┏━━

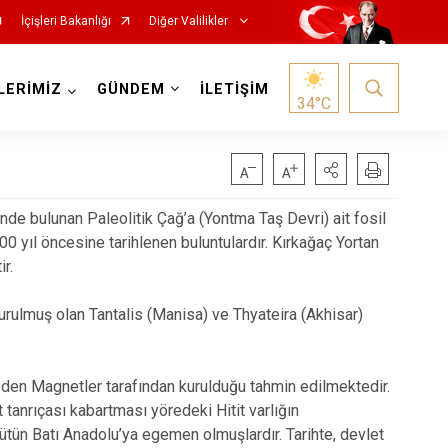
İçişleri Bakanlığı
Diğer Valilikler
LERİMİZ
GÜNDEM
İLETİŞİM
34
°C
ü’nde bulunan Paleolitik Çağ’a (Yontma Taş Devri) ait fosil
00 yıl öncesine tarihlenen buluntulardır. Kırkağaç Yortan
ir.
ulmuş olan Tantalis (Manisa) ve Thyateira (Akhisar)
eden Magnetler tarafından kurulduğu tahmin edilmektedir.
 tanrıçası kabartması yöredeki Hitit varlığın
bütün Batı Anadolu’ya egemen olmuşlardır. Tarihte, devlet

┗━━

- What is required -
An exact repeat of all the data is required, pictures excluded.

- Written response -
İçişleri Bakanlığı
Diğer Valilikler
LERİMİZ
GÜNDEM
İLETİŞİM
34
°C
ü’nde bulunan Paleolitik Çağ’a (Yontma Taş Devri) ait fosil
00 yıl öncesine tarihlenen buluntulardır. Kırkağaç Yortan
ir.
ulmuş olan Tantalis (Manisa) ve Thyateira (Akhisar)
eden Magnetler tarafından kurulduğu tahmin edilmektedir.
 tanrıçası kabartması yöredeki Hitit varlığın
bütün Batı Anadolu’ya egemen olmuşlardır. Tarihte, devlet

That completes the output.